Retail sales take a hit
Retail sales fell unexpectedly in December last year, as consumer spending took a hit from the eurozone’s debt crisis, official data showed yesterday. Retail sales declined by 1.7 percent in December compared with November, in price, seasonally and calendar-adjusted terms, according to provisional figures published by the federal statistics office Destatis. Analysts surveyed by Dow Jones Newswires had expected a modest increase of 0.2 percent following a rise of 0.6 percent in November last year. On a 12-month basis, retail sales were down even more sharply by 4.7 percent in December. However, that was because there were two fewer shopping days in December last year than in 2011, the statisticians said. Taking last year as a whole, retail sales slipped by 0.3 percent, Destatis calculated. Monthly retail sales data are volatile and subject to frequent revision, but analysts said the data were nevertheless disappointing.
Lenovo’s Q3 profit jumps
Lenovo Group Ltd, the world’s second-biggest maker of personal computers, reported a 34 percent jump in third-quarter profit after increasing its market share and boosting smartphone sales. Net income climbed to US$204.9 million in the three months that ended on Dec. 31 last year, from US$153.5 million a year earlier, the company said in a statement on Wednesday. Excluding a US$20 million one-time gain, the figure was in line with analysts’ estimates. Sales climbed 12 percent to US$9.36 billion. Lenovo’s PC shipments rose 8 percent in the period, the only increase among the world’s four biggest suppliers, as it boosted North American consumer sales amid slowing global demand. The company has also developed mobile devices including smartphones and tablets that have helped it lure customers from Apple Inc and Samsung Electronics Co in China.
Industrial output rises
Industrial production picked up pace in December last year from a month before, in a sign the world’s third-largest economy may be stabilizing thanks to stronger global demand and government spending. Increased output of large passenger cars and vehicle components and machinery for making semiconductors were the main factors helping to drive the improvement in manufacturing, the Ministry of Economy, Trade and Industry said yesterday. It said industrial output rose a seasonally adjusted 2.5 percent from November last year.

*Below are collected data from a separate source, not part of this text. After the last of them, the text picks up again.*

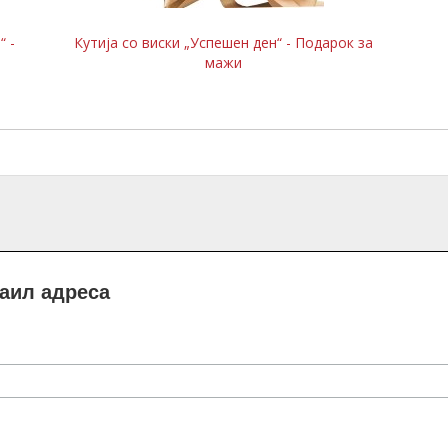
“ -
Кутија со виски „Успешен ден“ - Подарок за
мажи
маил адреса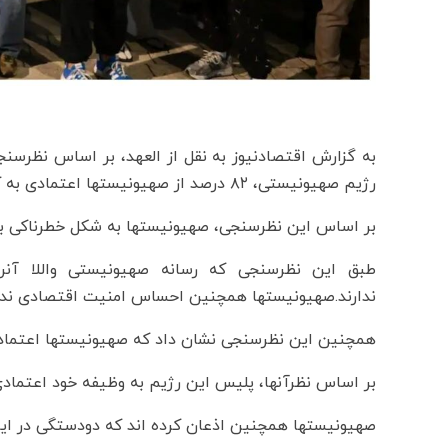
به گزارش اقتصادنیوز به نقل از العهد، بر اساس نظرسنج
رژیم صهیونیستی، ۸۲ درصد از صهیونیستها اعتمادی به کابینه خود ندارند.
بر اساس این نظرسنجی، صهیونیستها به شکل خطرناکی به
طبق این نظرسنجی که رسانه صهیونیستی واللا آن
ندارند.صهیونیستها همچنین احساس امنیت اقتصادی ندار
همچنین این نظرسنجی نشان داد که صهیونیستها اعتمادی ب
بر اساس نظرآنها، پلیس این رژیم به وظیفه خود اعتمادی
صهیونیستها همچنین اذعان کرده اند که دودستگی در این 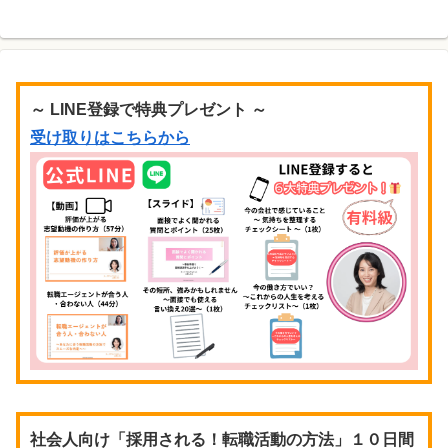
～ LINE登録で特典プレゼント ～
受け取りはこちらから
社会人向け「採用される！転職活動の方法」１０日間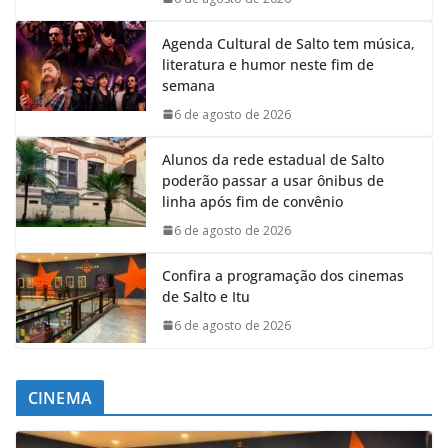
Agenda Cultural de Salto tem música,
literatura e humor neste fim de
semana
6 de agosto de 2026
Alunos da rede estadual de Salto
poderão passar a usar ônibus de
linha após fim de convênio
6 de agosto de 2026
Confira a programação dos cinemas
de Salto e Itu
6 de agosto de 2026
CINEMA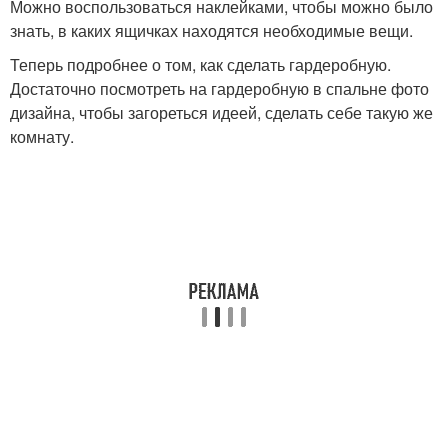
Можно воспользоваться наклейками, чтобы можно было
знать, в каких ящичках находятся необходимые вещи.
Теперь подробнее о том, как сделать гардеробную.
Достаточно посмотреть на гардеробную в спальне фото
дизайна, чтобы загореться идеей, сделать себе такую же
комнату.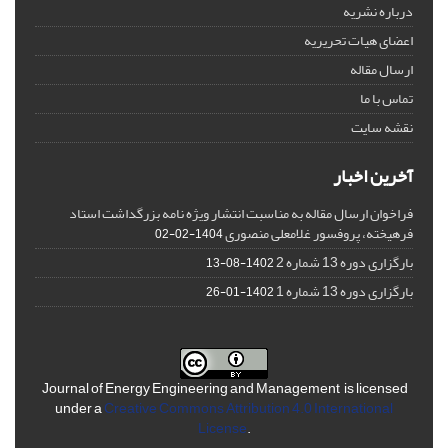
درباره نشریه
اعضای هیات تحریریه
ارسال مقاله
تماس با ما
نقشه سایت
آخرین اخبار
فراخوان ارسال مقاله به مناسبت انتشار ویژه نامه بزرگداشت استاد
فرهیخته، پروفسور غلامعلی منصوری
1404-02-02
بارگزاری دوره 13 شماره 2
1402-08-13
بارگزاری دوره 13 شماره 1
1402-01-26
Journal of Energy Engineering and Management is licensed
under a
Creative Commons Attribution 4.0 International
License
.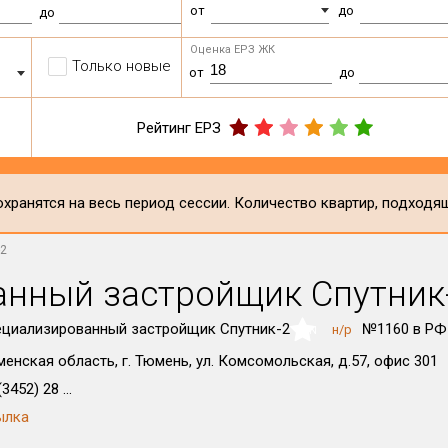
от
до
до
Оценка ЕРЗ ЖК
Только новые
от
до
Рейтинг ЕРЗ
хранятся на весь период сессии. Количество квартир, подходя
-2
нный застройщик Спутник
циализированный застройщик Спутник-2
№1160 в РФ
н/р
NaN
енская область, г. Тюмень, ул. Комсомольская, д.57, офис 301
3452) 28 ...
ылка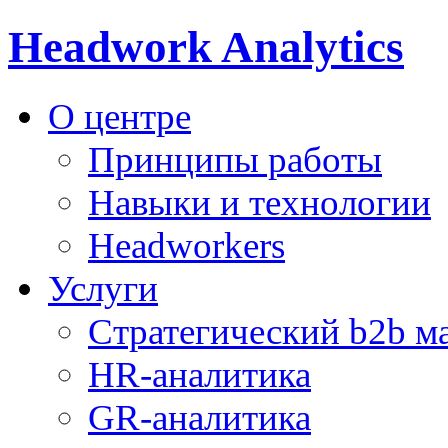
Headwork Analytics
О центре
Принципы работы
Навыки и технологии
Headworkers
Услуги
Стратегический b2b м
HR-аналитика
GR-аналитика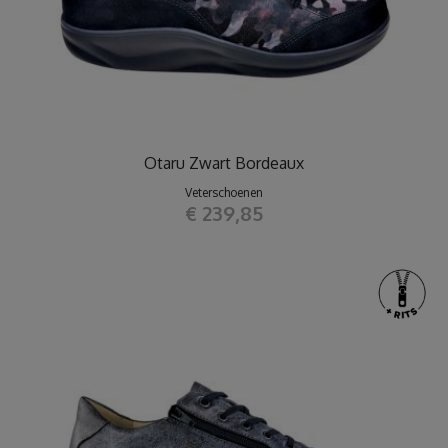
Otaru Zwart Bordeaux
Veterschoenen
€ 239,85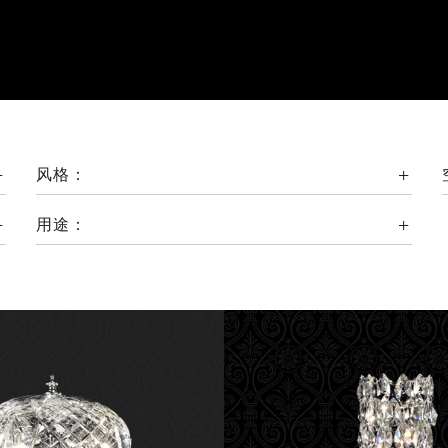
风格：
用途：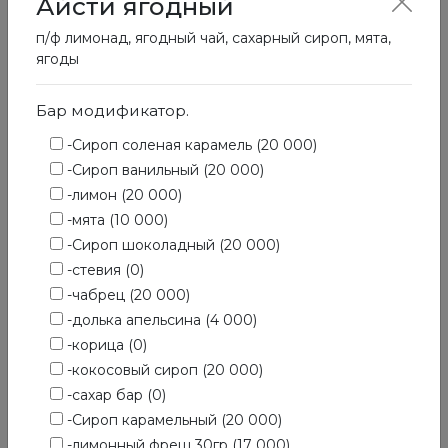
Айсти ягодный
п/ф лимонад, ягодный чай, сахарный сироп, мята,
Прохладительные напитки
ягоды
Бар модификатор.
-Сироп соленая карамель (20 000)
-Сироп ванильный (20 000)
-лимон (20 000)
-мята (10 000)
-Сироп шоколадный (20 000)
-стевия (0)
-чабрец (20 000)
-долька апельсина (4 000)
-корица (0)
-кокосовый сироп (20 000)
-сахар бар (0)
-Сироп карамельный (20 000)
-лимонный фреш 30гр (17 000)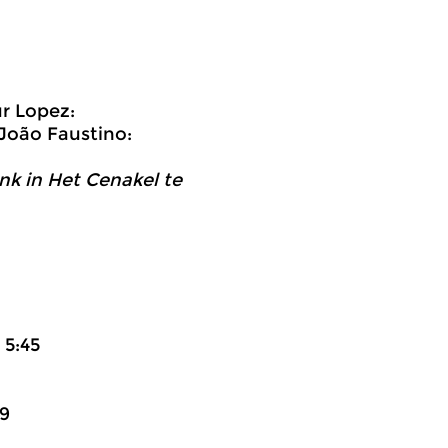
ur Lopez:
João Faustino:
nk in Het Cenakel te
 5:45
29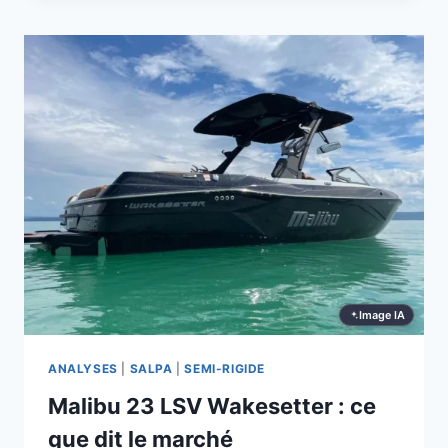
CABIN
CRUISER
:
CE
QUE
DIT
LE
MARCHÉ
Image IA
ANALYSES
|
SALPA
|
SEMI-RIGIDE
Malibu 23 LSV Wakesetter : ce
que dit le marché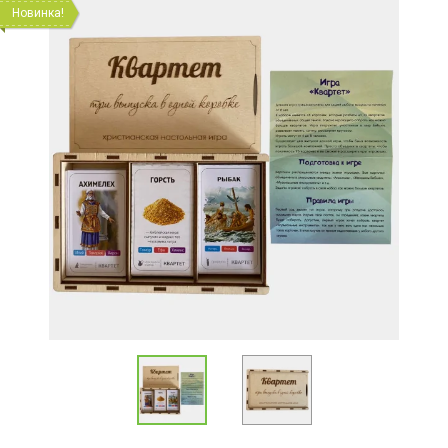
Новинка!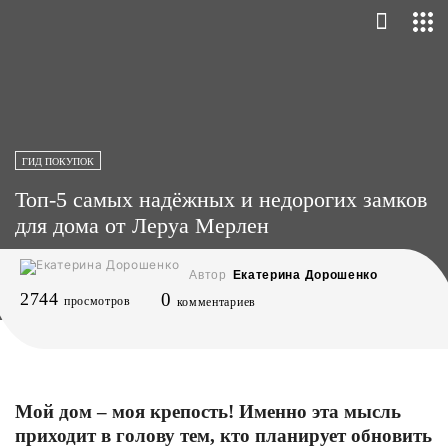
ГИД ПОКУПОК
Топ-5 самых надёжных и недорогих замков
для дома от Леруа Мерлен
Автор
Екатерина Дорошенко
2744
0
просмотров
комментариев
Мой дом – моя крепость! Именно эта мысль
приходит в голову тем, кто планирует обновить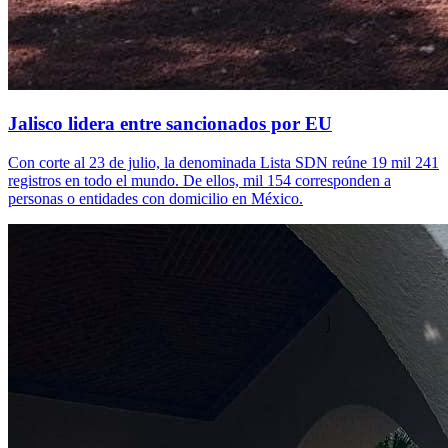
Jalisco lidera entre sancionados por EU
Con corte al 23 de julio, la denominada Lista SDN reúne 19 mil 241
registros en todo el mundo. De ellos, mil 154 corresponden a
personas o entidades con domicilio en México.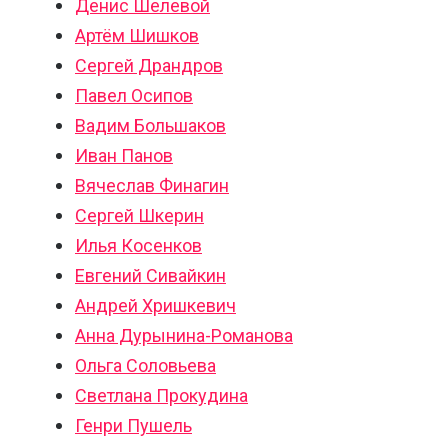
Денис Шелевой
Артём Шишков
Сергей Драндров
Павел Осипов
Вадим Большаков
Иван Панов
Вячеслав Финагин
Сергей Шкерин
Илья Косенков
Евгений Сивайкин
Андрей Хришкевич
Анна Дурынина-Романова
Ольга Соловьева
Светлана Прокудина
Генри Пушель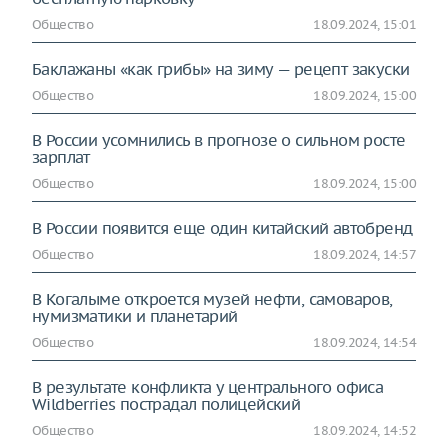
Общество
18.09.2024, 15:01
Баклажаны «как грибы» на зиму — рецепт закуски
Общество
18.09.2024, 15:00
В России усомнились в прогнозе о сильном росте
зарплат
Общество
18.09.2024, 15:00
В России появится еще один китайский автобренд
Общество
18.09.2024, 14:57
В Когалыме откроется музей нефти, самоваров,
нумизматики и планетарий
Общество
18.09.2024, 14:54
В результате конфликта у центрального офиса
Wildberries пострадал полицейский
Общество
18.09.2024, 14:52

Honda cuts profit forecast
Honda Motor Co, Japan’s third-largest carmaker, cut its full-year profit forecast as lower sales in China and Europe overshadowed the benefits from the weaker yen. Net income will likely be ￥370 billion (US$4.1 billion) in the 12 months ending March 31, compared with its previous estimate of ￥375 billion, the company said in a statement yesterday. Honda maintained its projections for operating profit and revenue, while cutting its forecast for global deliveries to 4.06 million from 4.12 million units. While Honda recovered from disruptions stemming from natural disasters in 2011, the company reported lower sales in China as a territorial dispute over a group of islands in the East China Sea fueled a consumer backlash in the world’s biggest auto market. A weaker yen may help drive gains in other markets for Honda, the first major Japanese automaker to report earnings.